* **RECORDS PROVIDED**
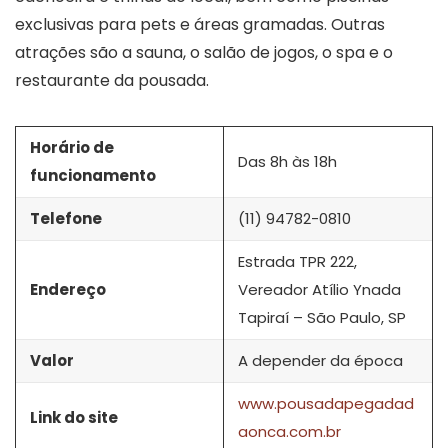
exclusivas para pets e áreas gramadas. Outras
atrações são a sauna, o salão de jogos, o spa e o
restaurante da pousada.
Horário de
Das 8h às 18h
funcionamento
Telefone
(11) 94782-0810
Estrada TPR 222,
Endereço
Vereador Atílio Ynada
Tapiraí – São Paulo, SP
Valor
A depender da época
www.pousadapegadad
Link do site
aonca.com.br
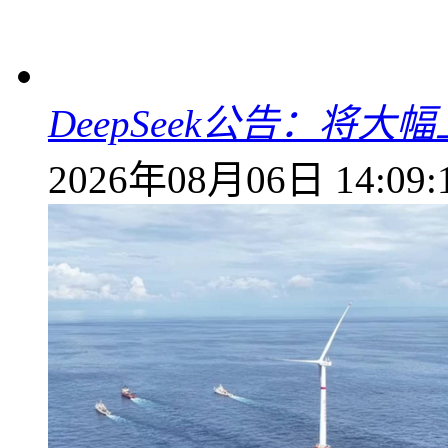
DeepSeek公告：将大
2026年08月06日 14:09:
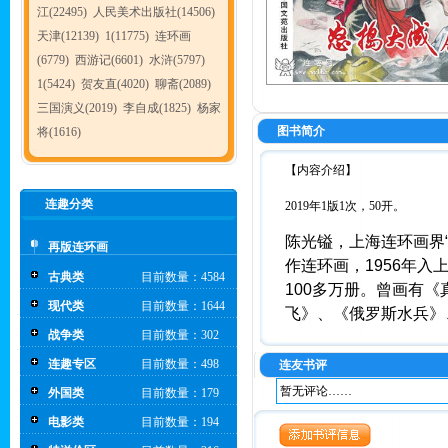
江(22495)
人民美术出版社(14506)
天津(12139)
1(11775)
连环画
(6779)
西游记(6601)
水浒(5797)
1(5424)
贺友直(4020)
聊斋(2089)
三国演义(2019)
李自成(1825)
杨家
图书简介
将(1616)
【内容介绍】
连趣分类
2019年1版1次，50开。
陈光镒，上海连环画界“
再版连环画
作连环画，1956年
古典类
目前数量：4584
100多万册。曾画有
现代类
目前数量：1644
飞》、《俄罗斯水兵》
战争类
目前数量：302
连趣专区
目前数量：498
连友书评
暂无评论……
外国类
目前数量：179
电影类
目前数量：194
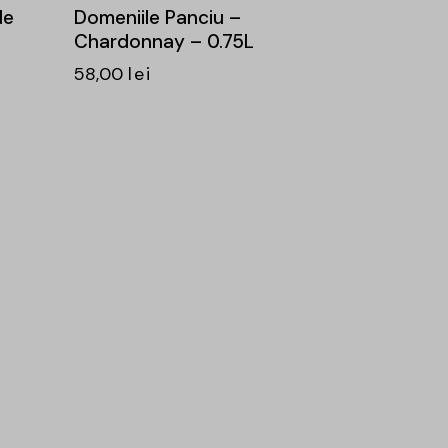
de
Domeniile Panciu –
Chardonnay – 0.75L
58,00
lei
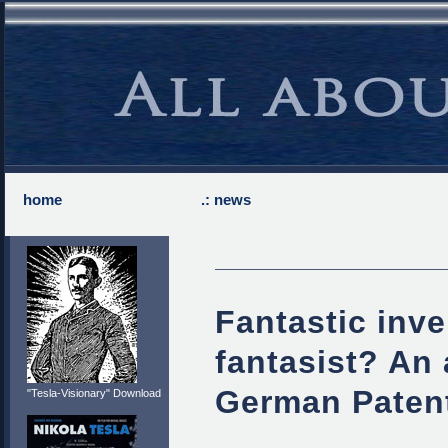
home
.: news
Fantastic inve
fantasist? An 
German Patent
"Tesla-Visionary" Download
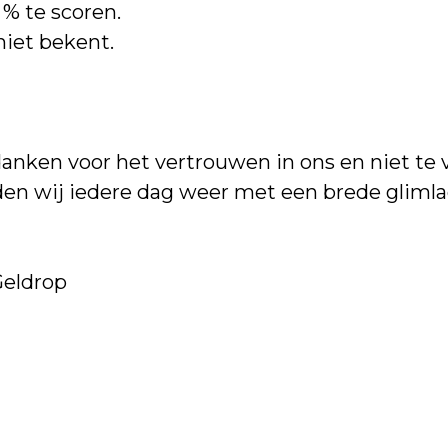
 % te scoren.
niet bekent.
danken voor het vertrouwen in ons en niet te 
nden wij iedere dag weer met een brede gliml
Geldrop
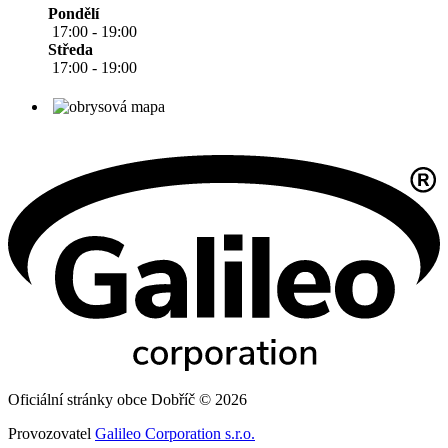
Pondělí
17:00 - 19:00
Středa
17:00 - 19:00
Oficiální stránky obce Dobříč © 2026
Provozovatel
Galileo Corporation s.r.o.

* **TASK DIRECTIONS**
Return to the listing above and set it down exactly, leaving out its pictures.

* **WRITTEN RESPONSE**
exclusivas para pets e áreas gramadas. Outras
atrações são a sauna, o salão de jogos, o spa e o
restaurante da pousada.
Horário de
Das 8h às 18h
funcionamento
Telefone
(11) 94782-0810
Estrada TPR 222,
Endereço
Vereador Atílio Ynada
Tapiraí – São Paulo, SP
Valor
A depender da época
www.pousadapegadad
Link do site
aonca.com.br
DeepSeek公告：将大
2026年08月06日 14:09:
江(22495)
人民美术出版社(14506)
天津(12139)
1(11775)
连环画
(6779)
西游记(6601)
水浒(5797)
1(5424)
贺友直(4020)
聊斋(2089)
三国演义(2019)
李自成(1825)
杨家
图书简介
将(1616)
【内容介绍】
连趣分类
2019年1版1次，50开。
陈光镒，上海连环画界“
再版连环画
作连环画，1956年
古典类
目前数量：4584
100多万册。曾画有
现代类
目前数量：1644
飞》、《俄罗斯水兵》
战争类
目前数量：302
连趣专区
目前数量：498
连友书评
暂无评论……
外国类
目前数量：179
电影类
目前数量：194
de
Domeniile Panciu –
Chardonnay – 0.75L
58,00
lei
home
.: news
Fantastic inve
fantasist? An 
German Patent
"Tesla-Visionary" Download
 % te scoren.
niet bekent.
danken voor het vertrouwen in ons en niet te 
nden wij iedere dag weer met een brede gliml
Geldrop
Pondělí
17:00 - 19:00
Středa
17:00 - 19:00
Oficiální stránky obce Dobříč © 2026
Provozovatel
Galileo Corporation s.r.o.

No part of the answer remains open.